On the Global Convergence of Randomized Coordinate Gradient Descent for Non-Convex Optimization

Ziang Chen, Yingzhou Li, Jianfeng Lu

correcthigh confidence

Category: Not specified
Journal tier: Strong Field
Processed: Sep 28, 2025, 12:55 AM
arXiv Links: Abstract ↗PDF ↗

Audit review

The paper proves the main claim rigorously: under Assumptions 1–3 and 0 < α_min < α_max < 1/M, randomized coordinate gradient descent almost surely avoids strict saddles, via a careful finite-block amplification near strict saddles, a positive Lyapunov exponent for the linearized cocycle (Proposition 3.1), and a law-of-large-numbers–style argument (Theorems 4.4 and 4.9 leading to Theorem 1) . The model’s solution, while thematically aligned (RDS viewpoint, Oseledets splitting, nontrivial unstable projection), misapplies off-the-shelf random stable manifold theorems in a setting the paper explicitly cautions against without additional quantitative control , and crucially asserts that x_t (or a linear functional of it) is an affine function of a past step size α_s.

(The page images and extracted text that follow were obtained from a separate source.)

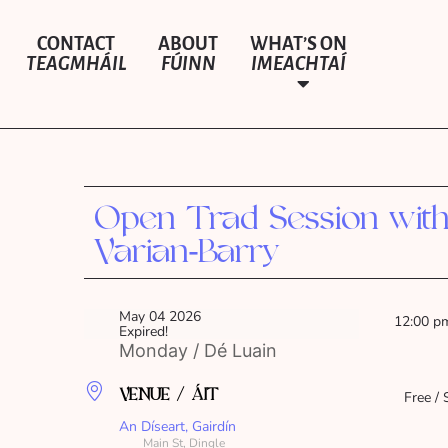
CONTACT
ABOUT
WHAT’S ON
TEAGMHÁIL
FÚINN
IMEACHTAÍ
Open Trad Session wit
Varian‑Barry
May 04 2026
12:00 p
Expired!
Monday / Dé Luain
VENUE / ÁIT
Free / 
An Díseart, Gairdín
Main St, Dingle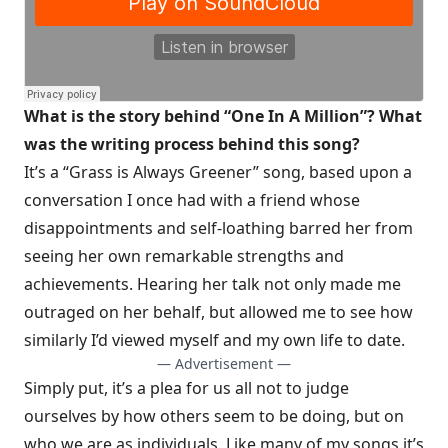
What is the story behind “One In A Million”? What
was the writing process behind this song?
It’s a “Grass is Always Greener” song, based upon a
conversation I once had with a friend whose
disappointments and self-loathing barred her from
seeing her own remarkable strengths and
achievements. Hearing her talk not only made me
outraged on her behalf, but allowed me to see how
similarly I’d viewed myself and my own life to date.
— Advertisement —
Simply put, it’s a plea for us all not to judge
ourselves by how others seem to be doing, but on
who we are as individuals. Like many of my songs it’s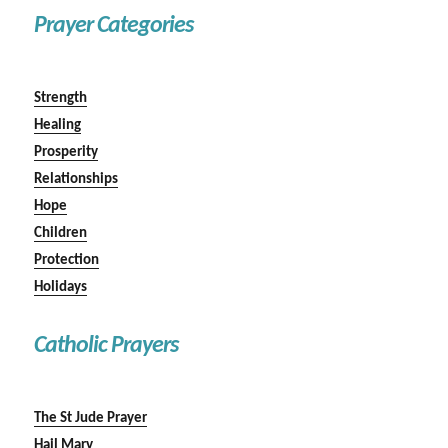
Prayer Categories
Strength
Healing
Prosperity
Relationships
Hope
Children
Protection
Holidays
Catholic Prayers
The St Jude Prayer
Hail Mary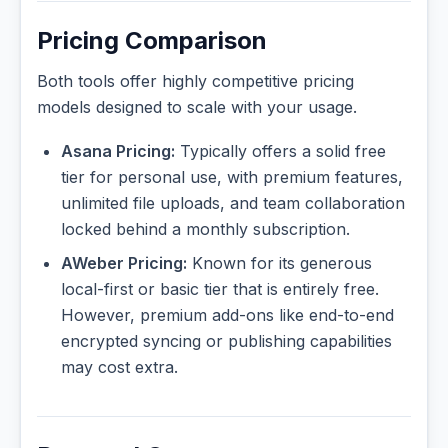
Pricing Comparison
Both tools offer highly competitive pricing
models designed to scale with your usage.
Asana Pricing:
Typically offers a solid free
tier for personal use, with premium features,
unlimited file uploads, and team collaboration
locked behind a monthly subscription.
AWeber Pricing:
Known for its generous
local-first or basic tier that is entirely free.
However, premium add-ons like end-to-end
encrypted syncing or publishing capabilities
may cost extra.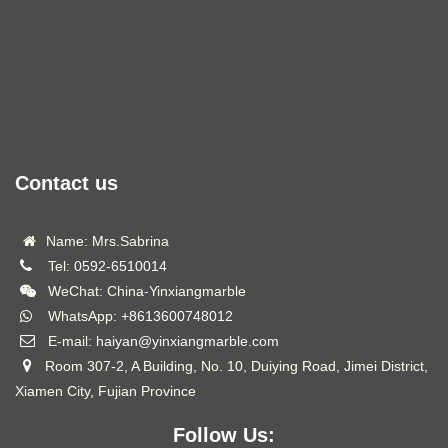
Contact us
Name: Mrs.Sabrina
Tel:
0592-6510014
WeChat: China-Yinxiangmarble
WhatsApp:
+8613600748012
E-mail:
haiyan@yinxiangmarble.com
Room 307-2, A Building, No. 10, Duiying Road, Jimei District,
Xiamen City, Fujian Province
Follow Us:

That “affine-in-α_s” claim is incorrect for nonlinear f: the dependence of later iterates on α_s is nonlinear via ∇f(x_k). The paper avoids this pitfall by deriving finite-time, high-probability amplification bounds instead of relying on such an affine argument.

Referee report (LaTeX)

\textbf{Recommendation:} minor revisions

\textbf{Journal Tier:} strong field

\textbf{Justification:}

The paper provides a careful, technically solid analysis of randomized coordinate gradient descent via a random dynamical systems lens. It avoids overreliance on abstract manifold theory, instead establishing finite-time amplification estimates that combine with a LLN-style argument to yield almost sure escape from strict saddles. The results broaden our understanding of nonconvex behavior of randomized coordinate methods and are presented clearly, though some assumptions and constants could be highlighted and a few typographical details improved.